Exercise objective: Copy out lines with the word "label" from the material that follows.
====== Data for this task
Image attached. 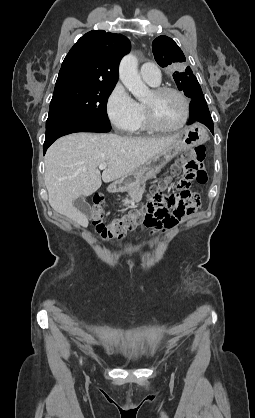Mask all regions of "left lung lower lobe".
Instances as JSON below:
<instances>
[{
    "label": "left lung lower lobe",
    "mask_w": 255,
    "mask_h": 418,
    "mask_svg": "<svg viewBox=\"0 0 255 418\" xmlns=\"http://www.w3.org/2000/svg\"><path fill=\"white\" fill-rule=\"evenodd\" d=\"M190 118L188 125L194 122H200L206 125L210 131L214 134V125L211 118L206 100L204 97L192 99L190 103Z\"/></svg>",
    "instance_id": "obj_1"
}]
</instances>
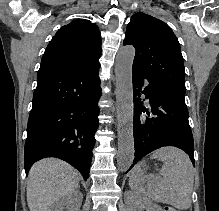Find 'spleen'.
Masks as SVG:
<instances>
[{
  "instance_id": "spleen-1",
  "label": "spleen",
  "mask_w": 219,
  "mask_h": 211,
  "mask_svg": "<svg viewBox=\"0 0 219 211\" xmlns=\"http://www.w3.org/2000/svg\"><path fill=\"white\" fill-rule=\"evenodd\" d=\"M163 161L161 175H143L140 165L133 167L129 185L137 193H145L154 201L170 203L177 209H188L192 203L193 165L185 151L178 147H161L151 155ZM143 183H148L143 187Z\"/></svg>"
}]
</instances>
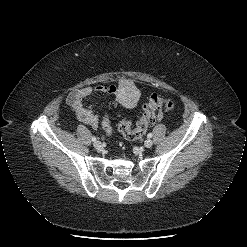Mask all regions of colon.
Instances as JSON below:
<instances>
[{
  "label": "colon",
  "mask_w": 247,
  "mask_h": 247,
  "mask_svg": "<svg viewBox=\"0 0 247 247\" xmlns=\"http://www.w3.org/2000/svg\"><path fill=\"white\" fill-rule=\"evenodd\" d=\"M173 106L174 103L170 98L153 94L149 101L143 106L142 116L136 123V126L132 127L130 121L122 119L118 125L119 131L127 140L140 139L147 129L157 121L158 113L162 110L169 111ZM102 128L107 135L112 133L111 121L108 116L103 119Z\"/></svg>",
  "instance_id": "colon-1"
}]
</instances>
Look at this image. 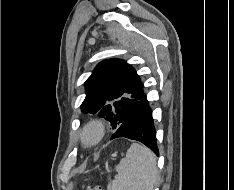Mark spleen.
<instances>
[{
	"instance_id": "obj_1",
	"label": "spleen",
	"mask_w": 234,
	"mask_h": 190,
	"mask_svg": "<svg viewBox=\"0 0 234 190\" xmlns=\"http://www.w3.org/2000/svg\"><path fill=\"white\" fill-rule=\"evenodd\" d=\"M115 169L118 175L107 190H154L158 177L156 156L147 147L133 143Z\"/></svg>"
}]
</instances>
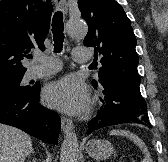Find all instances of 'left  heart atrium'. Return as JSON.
<instances>
[{
	"label": "left heart atrium",
	"mask_w": 168,
	"mask_h": 162,
	"mask_svg": "<svg viewBox=\"0 0 168 162\" xmlns=\"http://www.w3.org/2000/svg\"><path fill=\"white\" fill-rule=\"evenodd\" d=\"M45 102L67 113H80L89 104V91L75 76H67L49 84L44 91Z\"/></svg>",
	"instance_id": "obj_1"
}]
</instances>
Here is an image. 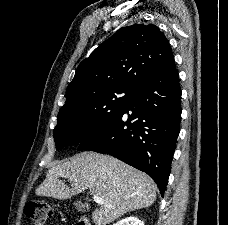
============
Exercise solution:
    "label": "left lung lower lobe",
  "label": "spleen",
  "label": "colon",
	"label": "spleen",
	"label": "left heart atrium",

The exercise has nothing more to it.